The results seem good, but never forget that this is only the in-sample prediction, so in other words this could be totally an opposite scenario when we use this fitted model to predict out-sample values, i.e. to predict the adjusted close or volume on 2009-01-02 (a Friday).

params = model_res_Adj_Close.params
steps = 5


array([ 0.97023813,  0.97742186,  0.97331353,  0.97333901,  0.981861  ])

params = model_res_Volume.params
residuals = model_res_Volume.resid
p = model_res_Volume.k_ar
q = model_res_Volume.k_ma
k_exog = model_res_Volume.k_exog
k_trend = model_res_Volume.k_trend
steps = 5

_arma_predict_out_of_sample(params, steps, residuals, p, q, k_trend, k_exog, endog=res_Volume, exog=None, start=len(res_Volume)).squeeze()

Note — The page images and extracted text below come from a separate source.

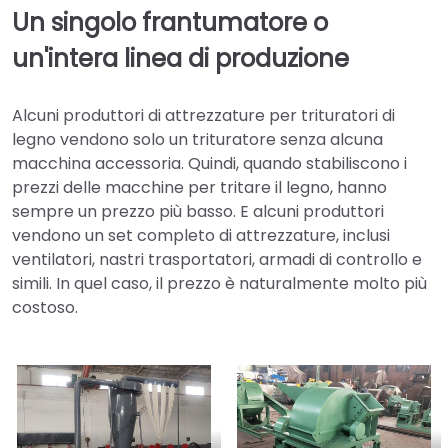
Un singolo frantumatore o
un'intera linea di produzione
Alcuni produttori di attrezzature per trituratori di
legno vendono solo un trituratore senza alcuna
macchina accessoria. Quindi, quando stabiliscono i
prezzi delle macchine per tritare il legno, hanno
sempre un prezzo più basso. E alcuni produttori
vendono un set completo di attrezzature, inclusi
ventilatori, nastri trasportatori, armadi di controllo e
simili. In quel caso, il prezzo è naturalmente molto più
costoso.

array([ 1.00925408,  1.01171945,  1.00450219,  0.99949544,  0.99683326])


# Conclusion & concerns

Another concern is (which is really obvious), that here when back-computing the predicted values I used the formular

$$Y_{total} = Y_{trend} \cdot Y_{seasonality} \cdot Y_{residual}$$

but only the residual is predicted using our ARMA model. The rest two parts, of cource, should also be predicted and then we can finally call it a “prediction”. Otherwise we are only partially predicting the series. For the seasonality we may directly do a translation as the patterns are very stable. However, as for the trend composition, neither translation nor ARMA are going to work well. My suggestion is to resort to deep learning or some RNN models (like LSTM in another post of mine). Machine learning in the field of time series prediction is indeed promising and stunning in recent years.

Another concern, which is actually way more important, is that we lack out-sample prediction here. This is also called cross validation. Why is cross validation so important? Because if we don’t do any cross validation, then we can always use as many explanatory variables as possible to achieve better scores in evaluation, which is most likely how overfitting happens. What we are gonna do to eliminate this, is to use historical data within time range, say, from 2009-01-01 to 2009-06-01, to predict the adjusted close prices and volumes day by day. The adjusted R-square is then the “test score” of the model, while implicitly the former R-square becomes the “train score”.